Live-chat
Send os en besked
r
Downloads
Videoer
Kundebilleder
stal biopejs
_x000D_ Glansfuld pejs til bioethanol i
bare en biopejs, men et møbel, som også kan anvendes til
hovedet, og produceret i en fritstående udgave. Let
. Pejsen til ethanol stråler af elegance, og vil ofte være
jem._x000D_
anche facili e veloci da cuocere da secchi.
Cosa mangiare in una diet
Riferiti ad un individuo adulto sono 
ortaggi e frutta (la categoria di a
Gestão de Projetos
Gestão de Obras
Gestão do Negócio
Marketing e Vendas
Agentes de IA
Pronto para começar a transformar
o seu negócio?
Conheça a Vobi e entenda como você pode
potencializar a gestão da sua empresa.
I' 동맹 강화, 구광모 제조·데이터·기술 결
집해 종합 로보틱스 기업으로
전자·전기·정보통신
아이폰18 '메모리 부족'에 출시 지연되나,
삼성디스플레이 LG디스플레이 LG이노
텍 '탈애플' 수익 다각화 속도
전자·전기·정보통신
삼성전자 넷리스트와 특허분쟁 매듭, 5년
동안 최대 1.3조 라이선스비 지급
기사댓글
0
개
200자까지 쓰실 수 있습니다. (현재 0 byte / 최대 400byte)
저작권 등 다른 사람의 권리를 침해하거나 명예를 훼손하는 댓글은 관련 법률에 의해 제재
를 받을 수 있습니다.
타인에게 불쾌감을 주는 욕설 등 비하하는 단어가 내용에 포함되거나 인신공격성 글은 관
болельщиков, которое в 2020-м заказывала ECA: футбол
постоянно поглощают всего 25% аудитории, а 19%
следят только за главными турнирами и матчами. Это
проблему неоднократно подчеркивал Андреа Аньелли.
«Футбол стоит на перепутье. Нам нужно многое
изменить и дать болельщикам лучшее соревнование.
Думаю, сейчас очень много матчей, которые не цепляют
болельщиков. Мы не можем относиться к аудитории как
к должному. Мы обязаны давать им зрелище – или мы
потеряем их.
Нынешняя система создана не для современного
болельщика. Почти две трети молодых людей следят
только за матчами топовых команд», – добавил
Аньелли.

# # # # # # #

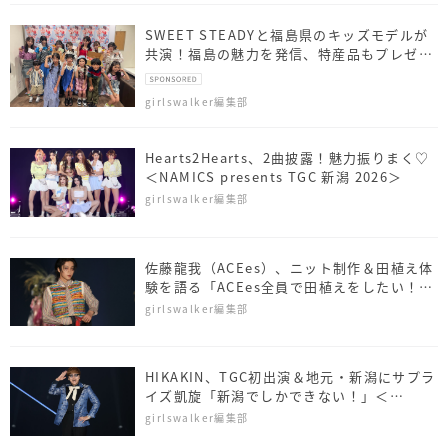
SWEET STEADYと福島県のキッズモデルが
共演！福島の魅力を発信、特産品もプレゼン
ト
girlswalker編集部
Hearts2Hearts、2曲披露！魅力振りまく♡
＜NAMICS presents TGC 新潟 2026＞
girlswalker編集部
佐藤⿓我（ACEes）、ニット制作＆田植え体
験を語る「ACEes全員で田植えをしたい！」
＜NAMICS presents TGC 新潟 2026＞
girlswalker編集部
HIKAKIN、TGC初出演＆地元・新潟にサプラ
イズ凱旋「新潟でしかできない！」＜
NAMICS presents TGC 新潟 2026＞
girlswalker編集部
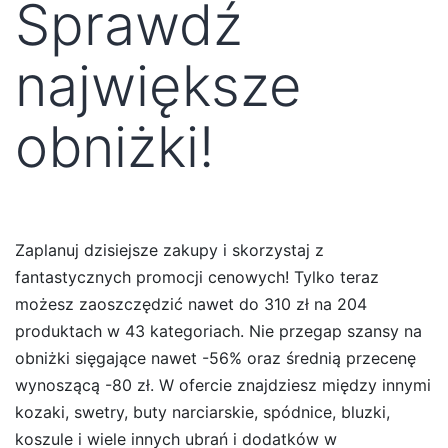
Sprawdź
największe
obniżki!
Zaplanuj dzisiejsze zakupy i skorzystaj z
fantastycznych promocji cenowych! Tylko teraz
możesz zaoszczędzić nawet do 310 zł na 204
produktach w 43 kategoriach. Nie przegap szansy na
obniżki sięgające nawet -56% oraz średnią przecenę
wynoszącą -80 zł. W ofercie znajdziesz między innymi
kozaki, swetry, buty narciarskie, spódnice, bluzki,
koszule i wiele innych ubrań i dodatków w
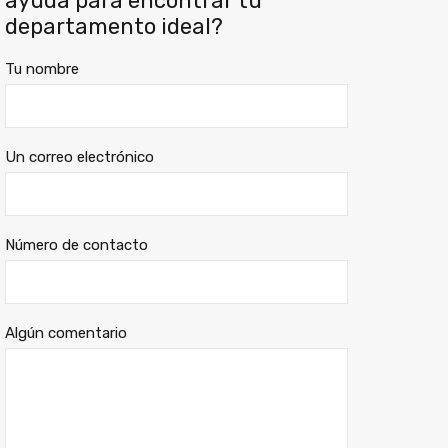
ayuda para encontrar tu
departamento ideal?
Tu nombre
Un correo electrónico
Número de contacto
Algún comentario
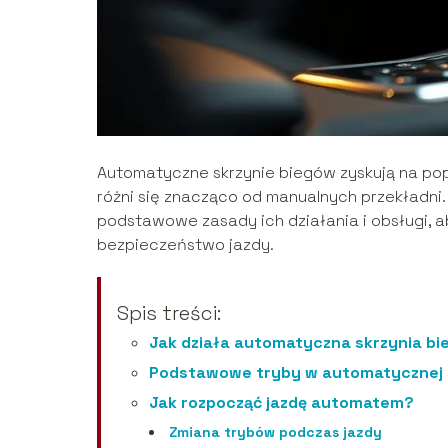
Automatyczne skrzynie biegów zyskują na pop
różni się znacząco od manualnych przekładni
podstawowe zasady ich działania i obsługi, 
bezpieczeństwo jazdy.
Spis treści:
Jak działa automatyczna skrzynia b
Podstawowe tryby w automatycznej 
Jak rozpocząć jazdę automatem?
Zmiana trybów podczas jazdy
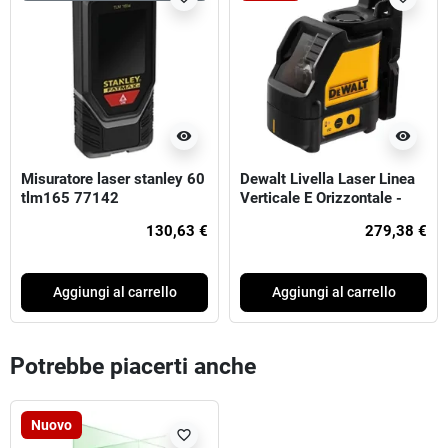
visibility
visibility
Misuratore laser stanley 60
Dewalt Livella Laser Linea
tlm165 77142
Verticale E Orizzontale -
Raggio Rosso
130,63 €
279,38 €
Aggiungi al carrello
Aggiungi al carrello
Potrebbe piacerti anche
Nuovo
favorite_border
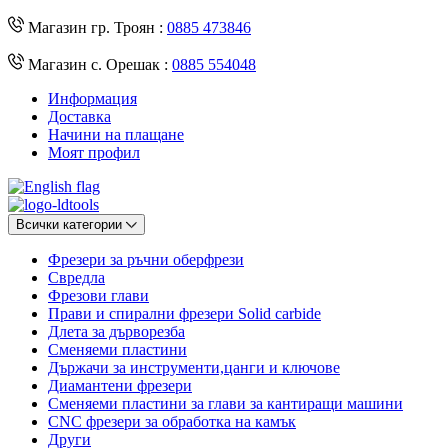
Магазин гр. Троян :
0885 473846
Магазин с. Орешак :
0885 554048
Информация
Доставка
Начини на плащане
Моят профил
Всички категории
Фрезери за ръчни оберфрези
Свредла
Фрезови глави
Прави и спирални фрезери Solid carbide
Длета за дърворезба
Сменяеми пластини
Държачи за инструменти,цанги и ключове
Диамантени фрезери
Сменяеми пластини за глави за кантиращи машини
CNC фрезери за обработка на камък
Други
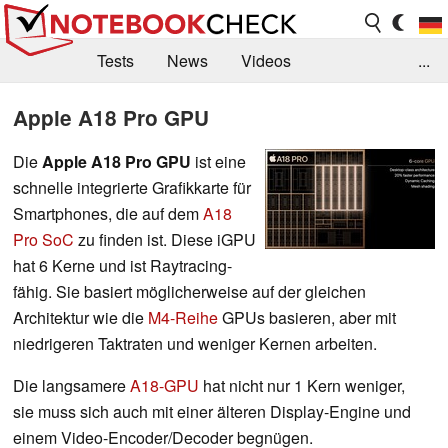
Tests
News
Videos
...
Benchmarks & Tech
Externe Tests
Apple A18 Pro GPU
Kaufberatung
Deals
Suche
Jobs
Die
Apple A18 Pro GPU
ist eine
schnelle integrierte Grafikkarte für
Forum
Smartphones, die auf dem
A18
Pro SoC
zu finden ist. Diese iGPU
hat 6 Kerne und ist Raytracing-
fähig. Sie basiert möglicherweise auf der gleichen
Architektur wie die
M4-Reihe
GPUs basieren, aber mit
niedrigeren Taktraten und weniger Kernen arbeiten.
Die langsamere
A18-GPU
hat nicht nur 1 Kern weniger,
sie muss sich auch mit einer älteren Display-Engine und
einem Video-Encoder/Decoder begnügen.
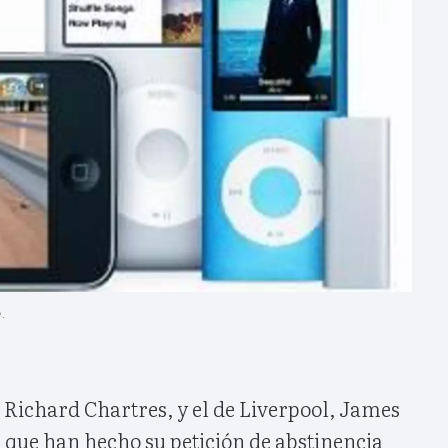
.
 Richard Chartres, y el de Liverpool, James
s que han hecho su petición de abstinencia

# # # # # # #

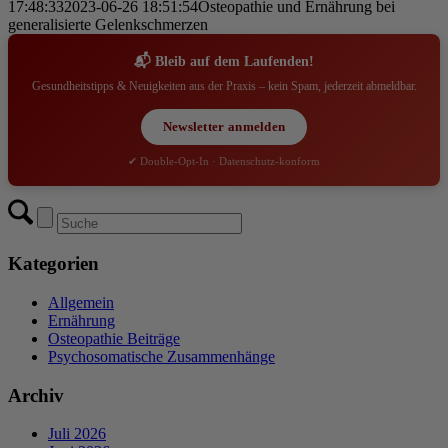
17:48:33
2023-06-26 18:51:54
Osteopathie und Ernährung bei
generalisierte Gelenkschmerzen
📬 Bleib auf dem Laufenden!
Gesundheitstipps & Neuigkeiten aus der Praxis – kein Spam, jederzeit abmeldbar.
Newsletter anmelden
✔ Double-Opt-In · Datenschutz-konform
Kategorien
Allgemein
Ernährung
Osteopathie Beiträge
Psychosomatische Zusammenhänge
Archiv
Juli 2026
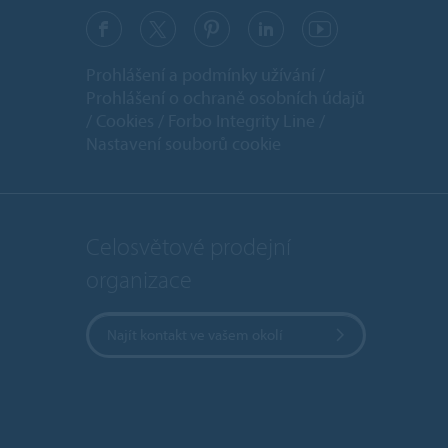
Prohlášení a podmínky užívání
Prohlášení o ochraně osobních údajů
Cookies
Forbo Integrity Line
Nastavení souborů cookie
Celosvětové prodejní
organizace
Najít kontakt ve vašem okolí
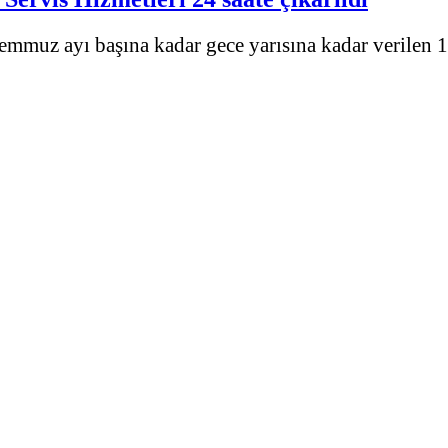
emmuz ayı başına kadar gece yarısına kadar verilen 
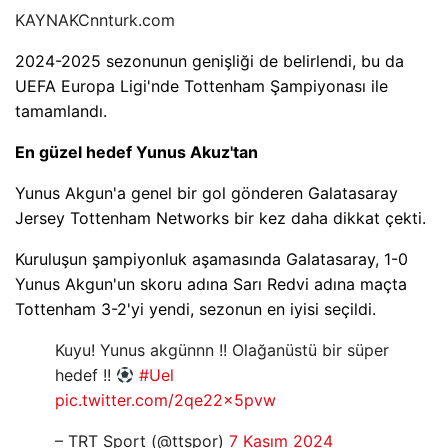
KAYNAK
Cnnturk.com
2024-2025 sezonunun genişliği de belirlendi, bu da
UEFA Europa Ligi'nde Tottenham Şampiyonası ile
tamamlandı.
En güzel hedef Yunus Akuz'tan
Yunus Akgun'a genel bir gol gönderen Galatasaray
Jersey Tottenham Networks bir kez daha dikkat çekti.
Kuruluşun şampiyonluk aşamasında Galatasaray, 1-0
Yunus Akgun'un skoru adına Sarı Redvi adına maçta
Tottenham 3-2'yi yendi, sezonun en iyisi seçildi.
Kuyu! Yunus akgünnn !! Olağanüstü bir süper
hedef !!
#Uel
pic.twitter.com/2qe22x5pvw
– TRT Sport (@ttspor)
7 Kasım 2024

# # # # # # #

Would you return all lines from the preceding listing that contain the word "глави"?

▶ [FINISHED EXERCISE]
Фрезови глави
Сменяеми пластини за глави за кантиращи машини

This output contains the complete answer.